Her attention is, however, all over the place for the Mycoid kid, just in case.


Jeremiah Hamilton: "You're among friends, ma'am, so no worries there." Jeremiah replied to Mary with a reassuring smile, nodding in affirmation with Amos' comment. "Glad to hear she did make it...and took you two along for the ride as well, by the looks of it?"


Dad Hoc: "Yes," Mary answers with a smart nod at the question of 'taking them along for the ride', "though that's not quite accurate either, as I'm sure you know." Mary reaches up to check her hair. Because she has hair now, and checking it is what you do. And the fact that it's done how she wore it, you know... A LONG TIME AGO? That's really odd. So her hand recoils and folds up over her stomach. She keeps stealing glances at Mark. And Mark keeps staring at her openly.

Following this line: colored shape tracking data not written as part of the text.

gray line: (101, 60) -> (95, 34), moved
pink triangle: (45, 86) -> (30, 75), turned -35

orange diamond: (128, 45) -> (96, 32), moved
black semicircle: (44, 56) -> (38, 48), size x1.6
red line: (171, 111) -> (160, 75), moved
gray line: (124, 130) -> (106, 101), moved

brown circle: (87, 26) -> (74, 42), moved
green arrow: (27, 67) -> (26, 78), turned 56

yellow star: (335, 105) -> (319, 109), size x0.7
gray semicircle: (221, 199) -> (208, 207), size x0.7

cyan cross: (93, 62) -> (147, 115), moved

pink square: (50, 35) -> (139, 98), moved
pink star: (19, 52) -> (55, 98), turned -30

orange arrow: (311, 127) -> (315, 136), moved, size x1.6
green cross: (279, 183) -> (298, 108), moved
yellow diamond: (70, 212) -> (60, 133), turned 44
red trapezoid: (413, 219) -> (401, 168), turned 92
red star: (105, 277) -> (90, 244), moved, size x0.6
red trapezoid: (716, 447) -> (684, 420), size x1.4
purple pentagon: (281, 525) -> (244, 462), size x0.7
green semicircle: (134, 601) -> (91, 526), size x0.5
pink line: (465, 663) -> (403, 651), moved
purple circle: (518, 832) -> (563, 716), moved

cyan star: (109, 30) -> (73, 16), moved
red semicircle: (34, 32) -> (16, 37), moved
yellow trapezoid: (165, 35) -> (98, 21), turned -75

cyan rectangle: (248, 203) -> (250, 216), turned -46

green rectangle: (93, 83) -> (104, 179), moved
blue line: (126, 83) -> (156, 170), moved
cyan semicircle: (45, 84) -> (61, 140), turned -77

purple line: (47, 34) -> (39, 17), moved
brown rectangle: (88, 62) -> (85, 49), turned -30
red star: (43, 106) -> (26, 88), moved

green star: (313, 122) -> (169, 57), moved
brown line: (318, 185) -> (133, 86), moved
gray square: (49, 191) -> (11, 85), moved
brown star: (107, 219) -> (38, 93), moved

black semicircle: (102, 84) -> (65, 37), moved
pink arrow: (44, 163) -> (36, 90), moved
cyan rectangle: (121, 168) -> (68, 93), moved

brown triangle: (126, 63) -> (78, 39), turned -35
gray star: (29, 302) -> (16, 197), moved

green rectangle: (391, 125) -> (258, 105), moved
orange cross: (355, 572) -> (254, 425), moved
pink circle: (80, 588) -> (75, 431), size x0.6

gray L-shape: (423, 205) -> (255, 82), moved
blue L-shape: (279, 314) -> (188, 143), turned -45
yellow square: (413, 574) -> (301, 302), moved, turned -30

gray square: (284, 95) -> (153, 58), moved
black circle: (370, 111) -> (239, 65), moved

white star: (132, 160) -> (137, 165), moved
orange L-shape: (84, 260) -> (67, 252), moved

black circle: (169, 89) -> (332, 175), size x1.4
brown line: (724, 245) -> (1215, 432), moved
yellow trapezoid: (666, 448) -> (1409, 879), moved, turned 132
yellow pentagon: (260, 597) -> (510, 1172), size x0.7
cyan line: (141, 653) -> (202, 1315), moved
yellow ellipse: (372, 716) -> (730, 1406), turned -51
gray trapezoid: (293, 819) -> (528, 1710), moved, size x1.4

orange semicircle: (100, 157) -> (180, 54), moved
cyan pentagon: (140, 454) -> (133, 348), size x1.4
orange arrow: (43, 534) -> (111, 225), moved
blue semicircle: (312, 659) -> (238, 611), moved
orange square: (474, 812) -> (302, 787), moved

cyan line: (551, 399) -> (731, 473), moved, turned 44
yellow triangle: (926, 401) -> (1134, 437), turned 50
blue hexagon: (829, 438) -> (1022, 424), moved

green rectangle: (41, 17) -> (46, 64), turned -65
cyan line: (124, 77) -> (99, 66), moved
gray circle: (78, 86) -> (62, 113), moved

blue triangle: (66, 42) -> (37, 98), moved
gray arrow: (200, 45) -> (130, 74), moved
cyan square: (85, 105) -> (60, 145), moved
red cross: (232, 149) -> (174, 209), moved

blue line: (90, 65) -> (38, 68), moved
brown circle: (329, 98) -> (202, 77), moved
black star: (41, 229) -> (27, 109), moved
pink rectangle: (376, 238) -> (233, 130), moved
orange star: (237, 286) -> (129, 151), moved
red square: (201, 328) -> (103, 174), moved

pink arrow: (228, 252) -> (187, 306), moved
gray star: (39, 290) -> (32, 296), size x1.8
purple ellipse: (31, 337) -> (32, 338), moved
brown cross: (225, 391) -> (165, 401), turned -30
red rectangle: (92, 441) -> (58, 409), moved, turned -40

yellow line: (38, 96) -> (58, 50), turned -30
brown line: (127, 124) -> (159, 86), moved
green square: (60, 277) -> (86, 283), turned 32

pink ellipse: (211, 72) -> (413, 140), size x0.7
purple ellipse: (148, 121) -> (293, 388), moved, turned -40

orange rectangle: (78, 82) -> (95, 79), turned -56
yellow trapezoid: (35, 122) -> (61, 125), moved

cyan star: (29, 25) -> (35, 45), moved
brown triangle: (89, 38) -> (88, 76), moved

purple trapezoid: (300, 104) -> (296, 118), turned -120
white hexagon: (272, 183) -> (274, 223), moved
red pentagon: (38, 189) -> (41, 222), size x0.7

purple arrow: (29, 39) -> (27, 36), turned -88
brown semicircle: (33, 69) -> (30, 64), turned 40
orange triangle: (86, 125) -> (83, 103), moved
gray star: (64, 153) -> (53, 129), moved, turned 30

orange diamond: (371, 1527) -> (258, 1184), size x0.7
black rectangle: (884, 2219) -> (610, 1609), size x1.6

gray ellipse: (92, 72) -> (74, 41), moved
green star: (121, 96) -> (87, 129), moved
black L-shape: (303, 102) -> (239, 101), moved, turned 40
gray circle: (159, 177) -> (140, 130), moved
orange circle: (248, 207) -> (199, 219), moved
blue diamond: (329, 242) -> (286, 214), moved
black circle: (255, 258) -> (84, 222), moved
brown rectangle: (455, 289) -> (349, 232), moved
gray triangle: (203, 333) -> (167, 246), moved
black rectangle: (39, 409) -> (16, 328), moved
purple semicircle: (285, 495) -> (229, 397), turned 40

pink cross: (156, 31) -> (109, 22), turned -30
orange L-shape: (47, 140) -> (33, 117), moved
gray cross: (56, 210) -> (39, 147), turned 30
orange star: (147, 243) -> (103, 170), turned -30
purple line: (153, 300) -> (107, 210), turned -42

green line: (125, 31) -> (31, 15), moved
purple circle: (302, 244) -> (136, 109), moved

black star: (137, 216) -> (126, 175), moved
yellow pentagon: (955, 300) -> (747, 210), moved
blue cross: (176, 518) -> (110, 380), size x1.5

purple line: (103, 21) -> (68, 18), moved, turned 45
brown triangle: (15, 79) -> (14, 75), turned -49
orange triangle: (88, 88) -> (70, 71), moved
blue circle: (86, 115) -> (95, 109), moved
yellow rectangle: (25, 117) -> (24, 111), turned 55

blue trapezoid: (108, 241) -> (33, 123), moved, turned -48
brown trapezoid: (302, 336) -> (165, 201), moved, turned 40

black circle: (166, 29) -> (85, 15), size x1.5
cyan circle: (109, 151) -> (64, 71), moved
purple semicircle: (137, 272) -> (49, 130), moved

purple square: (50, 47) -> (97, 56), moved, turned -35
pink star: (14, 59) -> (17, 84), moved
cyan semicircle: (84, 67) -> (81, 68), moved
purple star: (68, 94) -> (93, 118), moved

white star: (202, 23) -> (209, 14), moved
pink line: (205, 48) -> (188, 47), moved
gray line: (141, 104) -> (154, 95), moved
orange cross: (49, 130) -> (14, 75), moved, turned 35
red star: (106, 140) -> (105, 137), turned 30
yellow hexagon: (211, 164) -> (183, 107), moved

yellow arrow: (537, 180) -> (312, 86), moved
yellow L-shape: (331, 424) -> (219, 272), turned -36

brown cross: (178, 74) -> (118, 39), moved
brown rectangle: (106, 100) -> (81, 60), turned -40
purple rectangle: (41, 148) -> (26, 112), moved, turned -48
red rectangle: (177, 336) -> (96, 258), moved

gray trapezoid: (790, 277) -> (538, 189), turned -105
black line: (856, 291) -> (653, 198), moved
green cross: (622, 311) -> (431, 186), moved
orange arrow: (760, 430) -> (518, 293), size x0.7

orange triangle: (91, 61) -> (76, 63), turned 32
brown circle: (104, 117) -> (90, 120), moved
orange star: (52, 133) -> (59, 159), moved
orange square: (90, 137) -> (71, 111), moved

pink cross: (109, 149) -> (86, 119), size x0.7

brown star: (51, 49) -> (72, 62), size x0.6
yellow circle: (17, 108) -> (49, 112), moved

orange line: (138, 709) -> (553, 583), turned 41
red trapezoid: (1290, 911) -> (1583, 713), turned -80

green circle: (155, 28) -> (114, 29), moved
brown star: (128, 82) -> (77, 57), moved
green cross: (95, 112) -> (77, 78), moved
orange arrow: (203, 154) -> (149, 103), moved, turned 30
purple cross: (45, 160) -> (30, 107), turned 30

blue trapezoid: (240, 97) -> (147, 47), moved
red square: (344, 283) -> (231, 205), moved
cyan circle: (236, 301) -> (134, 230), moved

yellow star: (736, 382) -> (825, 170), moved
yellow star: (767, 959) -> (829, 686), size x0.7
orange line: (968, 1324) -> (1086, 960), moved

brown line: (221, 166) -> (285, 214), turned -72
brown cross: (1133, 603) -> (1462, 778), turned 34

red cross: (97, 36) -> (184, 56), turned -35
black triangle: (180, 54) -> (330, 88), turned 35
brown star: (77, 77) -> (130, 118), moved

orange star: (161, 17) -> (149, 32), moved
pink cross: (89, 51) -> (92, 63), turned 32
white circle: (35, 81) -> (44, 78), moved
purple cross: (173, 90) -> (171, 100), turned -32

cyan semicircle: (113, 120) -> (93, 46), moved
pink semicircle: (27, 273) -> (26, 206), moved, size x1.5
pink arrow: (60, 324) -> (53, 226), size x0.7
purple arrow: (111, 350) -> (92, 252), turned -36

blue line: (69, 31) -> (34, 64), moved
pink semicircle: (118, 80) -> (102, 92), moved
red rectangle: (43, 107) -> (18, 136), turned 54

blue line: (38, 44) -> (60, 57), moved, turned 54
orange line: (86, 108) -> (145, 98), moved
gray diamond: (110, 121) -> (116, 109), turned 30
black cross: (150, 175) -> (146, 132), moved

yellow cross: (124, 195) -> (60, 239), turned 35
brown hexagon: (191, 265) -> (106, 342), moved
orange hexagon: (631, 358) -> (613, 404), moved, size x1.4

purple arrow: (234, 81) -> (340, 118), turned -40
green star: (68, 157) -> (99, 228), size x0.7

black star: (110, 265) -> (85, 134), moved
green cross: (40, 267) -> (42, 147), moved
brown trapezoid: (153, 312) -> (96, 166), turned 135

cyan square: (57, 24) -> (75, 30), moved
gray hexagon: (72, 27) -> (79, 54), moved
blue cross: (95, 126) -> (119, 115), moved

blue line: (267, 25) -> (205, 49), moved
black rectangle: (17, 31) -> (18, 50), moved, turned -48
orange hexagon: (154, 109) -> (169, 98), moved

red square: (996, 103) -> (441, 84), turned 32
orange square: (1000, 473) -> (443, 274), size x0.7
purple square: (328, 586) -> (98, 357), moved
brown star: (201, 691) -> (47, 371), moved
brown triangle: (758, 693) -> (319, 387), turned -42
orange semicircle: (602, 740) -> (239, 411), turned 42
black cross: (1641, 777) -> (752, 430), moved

Slowly, he looks to Kay, "I suppose I have waited this long, Kay. What is another while longer. She exists. She is whole. My prayers are answered." He looks away from Kay, down at the mess, and stoops to begin casually picking it all back up again.

By and by Charleville is allowed to work through (this bout of) his grief, and his sobs give way to weak coughs and little cries. And finally, by way of Fox's insistence, into reluctant chuckles and giggles. Eventually, though, he forces Fox away at arm's length. Because no amount of her nuzzling is going to make him laugh at Balm's deathbed. Not a kid with his mom, anyway.


Little Fox: When he gets to the point of those little chuckles, she allows him to push her away; her purpose achieved, she melts back up into her human form, somehow more feral in appearance than normal in a way that's hard to put a finger on or name. Leaning over, she kisses the top of Charleville's head, rests a hand briefly on his shoulder, and then steps away to help Mark clean up in silence. Of such small gestures is family made.